Here Until August is an intriguing collection of 10 short stories from Australian writer Josephine Rowe. While a couple are set in Australia, place is hard to pin down in these stories. The characters are from a mobile middle class, restless and and untethered, and often trapped in ennui.
In Glisk, a man returns to his hometown in small town WA after running away to Scotland after a local tragedy. A couple in a Montreal apartment bunker down for the winter in Real Life, while their older neighbour goes about her daily life. In Anything Remarkable, a married couple drive through the Catskills, arguing about who should fall pregnant. Sinkers sees a man return to the town where his mother grew up, now flooded by a hydro dam, to spread her ashes. In Post-structuralism For Beginners a woman in Melbourne rewatches the sextape she made with her husband, and contemplates what’s gone wrong with their marriage.
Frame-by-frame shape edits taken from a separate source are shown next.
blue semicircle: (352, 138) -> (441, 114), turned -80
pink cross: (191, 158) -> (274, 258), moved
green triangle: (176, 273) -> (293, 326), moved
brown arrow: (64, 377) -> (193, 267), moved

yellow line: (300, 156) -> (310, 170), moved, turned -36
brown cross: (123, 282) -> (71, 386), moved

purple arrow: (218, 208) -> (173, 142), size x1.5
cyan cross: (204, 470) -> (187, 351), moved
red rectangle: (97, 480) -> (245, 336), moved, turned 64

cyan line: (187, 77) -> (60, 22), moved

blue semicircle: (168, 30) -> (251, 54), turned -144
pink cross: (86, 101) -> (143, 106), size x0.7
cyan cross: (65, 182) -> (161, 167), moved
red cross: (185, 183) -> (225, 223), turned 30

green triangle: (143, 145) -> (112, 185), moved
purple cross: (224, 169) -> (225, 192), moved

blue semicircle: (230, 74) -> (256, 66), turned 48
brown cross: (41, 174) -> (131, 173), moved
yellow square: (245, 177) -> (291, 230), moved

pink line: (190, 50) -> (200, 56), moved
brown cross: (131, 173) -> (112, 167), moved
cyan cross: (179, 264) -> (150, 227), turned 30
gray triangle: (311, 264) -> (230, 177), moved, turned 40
In Chavez, we meet the largely housebound Séverine, who has come to America to escape tragedy in France. Her only company is the enormous dog her neighbour has entrusted her with. In The Once-drowned Man, a taxi driver picks up a man outside the courts, who requests to be driven to the Canadian border. In A Small Cleared Space, a woman retreats to a hut in winter to deal with tragedy. A man and woman drive across the Nullarbor in Horse Latitudes, her to escape a failed marriage, him to do something nefarious. And in the final and most elliptical story, What Passes For Fun, two women contemplate the strange phenomena of ice left behind from a frozen pond.
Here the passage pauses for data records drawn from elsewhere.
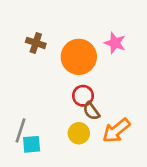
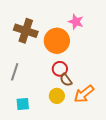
brown cross: (36, 43) -> (26, 31), size x1.6
pink star: (115, 43) -> (76, 22), moved
gray line: (20, 130) -> (15, 72), moved

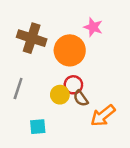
yellow circle: (57, 96) -> (60, 95), moved
cyan square: (23, 104) -> (38, 127), moved

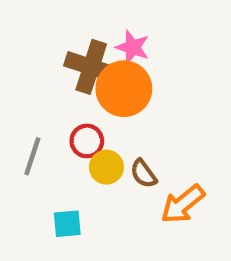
pink star: (93, 27) -> (133, 47), moved
brown cross: (32, 38) -> (91, 67), moved
red circle: (73, 85) -> (87, 141), moved

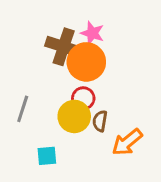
red circle: (87, 141) -> (83, 98), moved
yellow circle: (106, 167) -> (74, 116), size x1.4
brown semicircle: (143, 174) -> (100, 121), turned 45

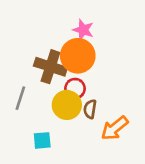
brown cross: (64, 47) -> (50, 67), moved

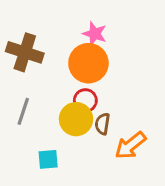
brown cross: (50, 67) -> (25, 52), moved

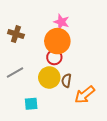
brown cross: (25, 52) -> (16, 34), size x0.7
red circle: (85, 100) -> (54, 57), moved
gray line: (23, 111) -> (15, 72), turned 42

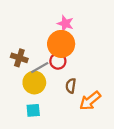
brown cross: (16, 34) -> (19, 58), moved
gray line: (15, 72) -> (40, 68), moved
yellow circle: (49, 77) -> (34, 83), moved

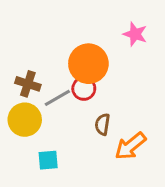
pink star: (65, 24) -> (135, 34), moved
yellow circle: (34, 83) -> (25, 120), moved

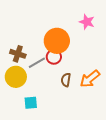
orange arrow: (130, 146) -> (90, 79), moved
In each of these stories we are introduced to a couple of characters in some form of crisis. They embark on journeys without destinations, or confine themselves indefinitely within their homes. These stories scratch away at social taboos: miscarriage, manslaughter, the burdens of motherhood, isolation and loneliness. A lot of them feel haunted – like the apparition at the end of Horse Latitudes, or the rumours of ghosts in Sinkers – or uncanny. It may be the times I was reading this in, but I found these stories quite unsettling, like they were shifting beneath me.
The major drawcard here is Rowe’s writing. She is more interested in complexity than simplicity, but never sacrifices clarity. There are many strange metaphors – a woman thinking of her husband traps the thought “like a spider under an upturned glass”; another listening to half-understood French finds “the words… floating back up towards their meanings like free divers’ balloons”. In fact all these stories are obsessed with words.
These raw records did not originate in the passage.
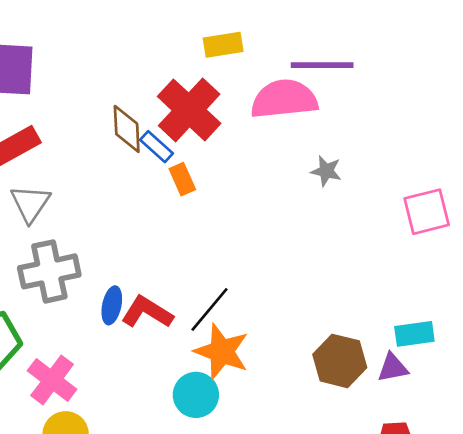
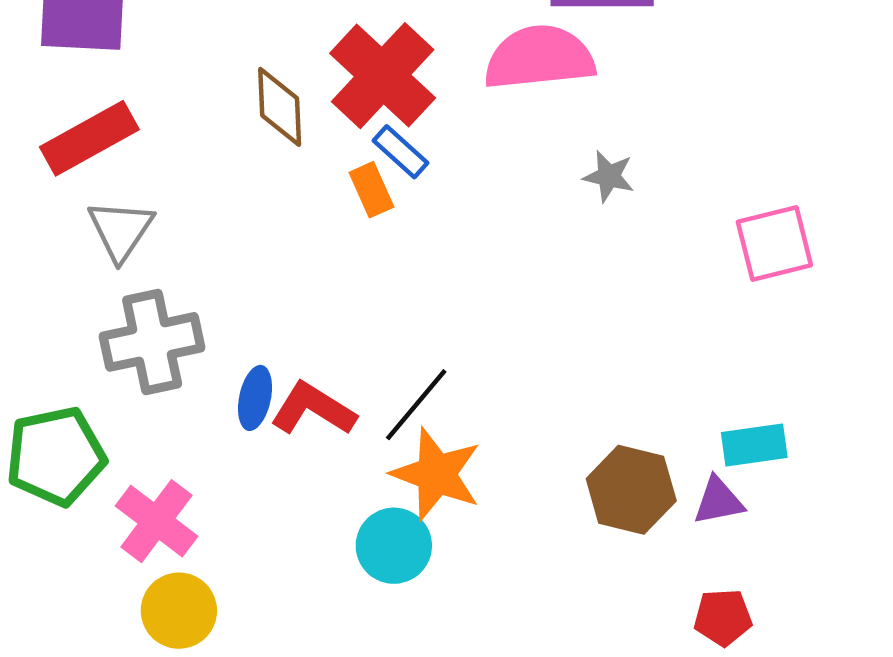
blue rectangle: (157, 147) -> (401, 152), moved

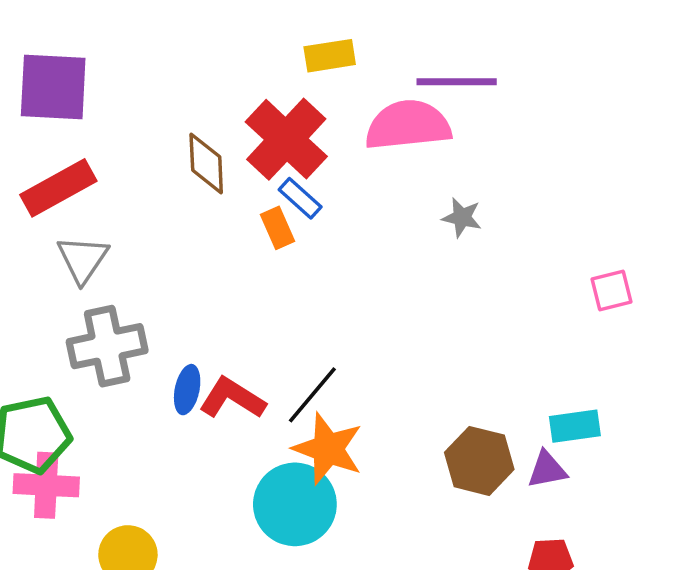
pink square: (774, 243) -> (611, 290), moved, size x0.7
pink cross: (156, 521) -> (46, 485), moved, turned -34
cyan circle: (394, 546) -> (295, 504), size x1.4

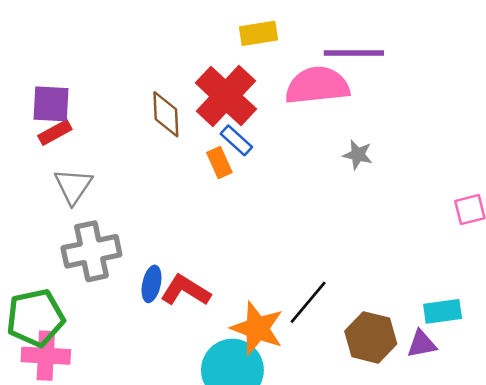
purple square: (53, 87) -> (51, 104), moved, size x0.7
red rectangle: (58, 188) -> (55, 133), size x0.6
black line: (312, 395) -> (308, 302), moved

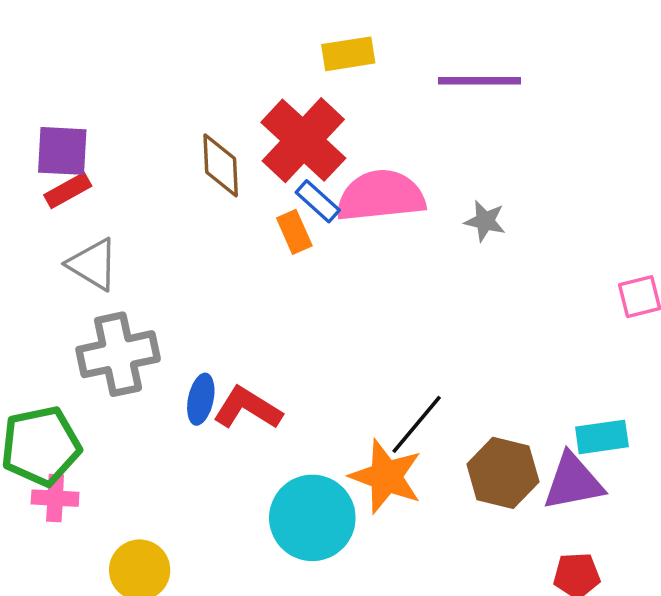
pink semicircle: (317, 86) -> (381, 196), moved
gray triangle: (73, 186) -> (93, 264), turned -33
orange star: (257, 328) -> (386, 477), moved
purple triangle: (422, 344) -> (573, 482), size x1.5
pink cross: (46, 356) -> (55, 498), size x0.7

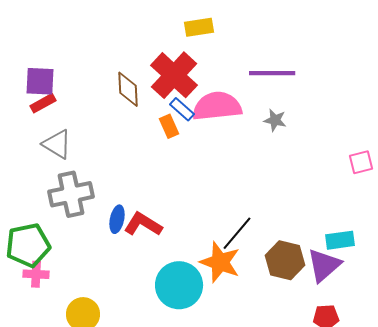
purple line: (480, 81) -> (272, 73), moved
purple triangle: (573, 482) -> (324, 265), turned -30

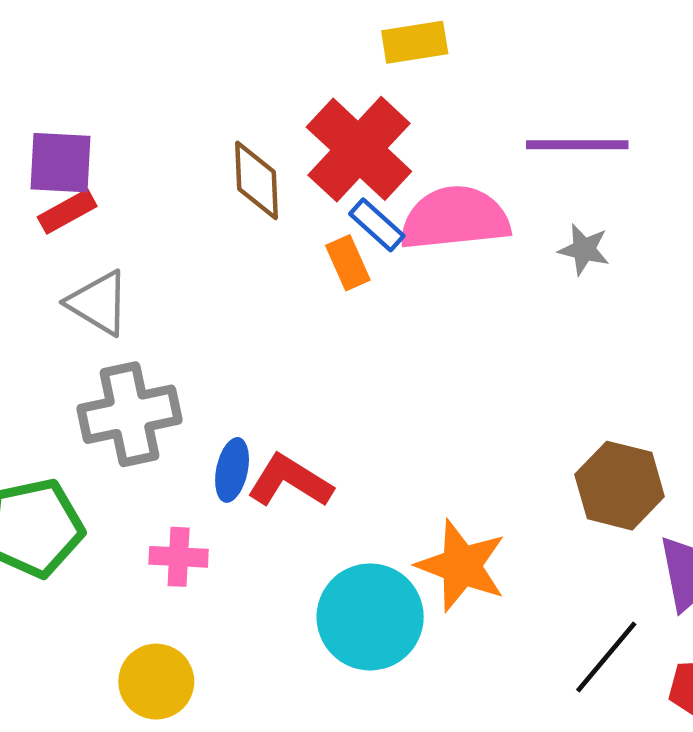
black line: (237, 233) -> (606, 657), moved
brown hexagon: (285, 260) -> (620, 486), moved
pink cross: (36, 274) -> (179, 557), moved

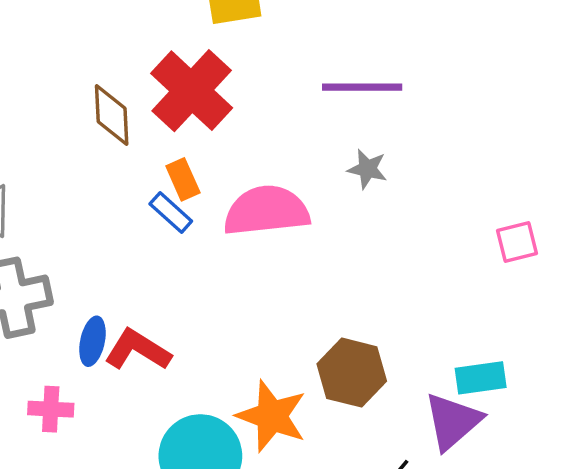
pink semicircle: (455, 218) -> (266, 211), moved
blue rectangle: (377, 225) -> (171, 212), moved
brown hexagon: (620, 486) -> (352, 373), moved

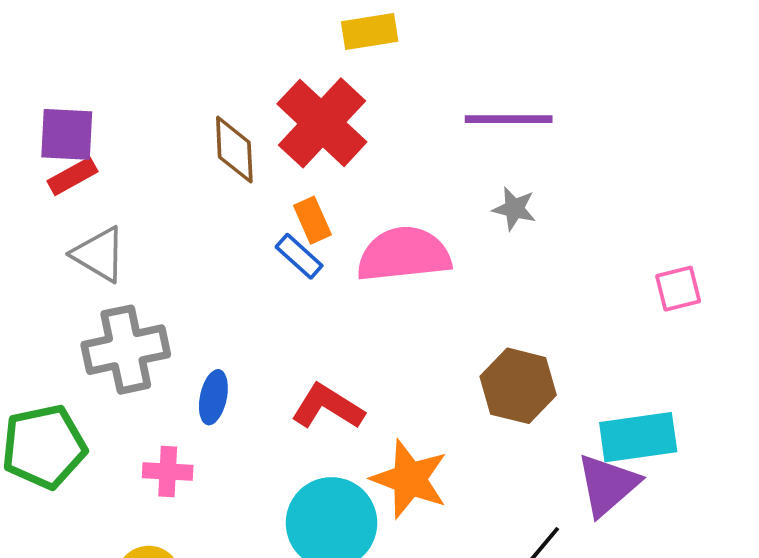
red L-shape: (138, 350) -> (328, 407), moved
brown hexagon: (352, 373) -> (518, 386), moved
cyan rectangle: (481, 378) -> (638, 437), size x1.4

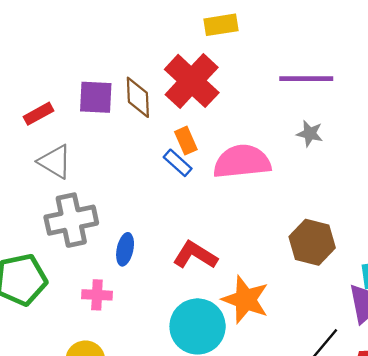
purple square: (67, 134) -> (96, 97), moved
In Glisk, the returned man remembers the names of Scottish places and “when he says these names it’s with a glint, as though the words have been kept in the wrappers they came in”. In Anything Remarkable, the narrator “compiled a mental list of fs that pluralise to v – life to lives, wolf to wolves, knife to knives“, and the unspoken one is wife to wives. And What Passes For Fun is explicitly about language constructs, finding that the mysterious phenomena at its centre “is magic in the sense that there is no metaphor you can build out of it that will not undermine its magic”.
I’m not entirely sure what Rowe is up to here – I don’t think it is simple as words having some intrinsic power. I think it is more about the power that we invest in language and stories – only sometimes to find them wanting. Sometimes it is purely playful. I don’t often enjoy stories about words (ironic, I know!) so this aspect was less interesting for me.
But something I did enjoy is Rowe’s wry sense of humour. Particularly in Glisk, where Rowe paints a portrait of a WA pub rebuilt after a fire, where there’s still a stuffed “singed black cockatoo” and “the top tier is seven-tiers, and the bartender has to put down his copy of the DM-5 of whatever”. There are many such moments that perfectly skewer the society we live in.
Here Until August is published by Black Inc.
Gay rating: 2/5 for one lesbian couple.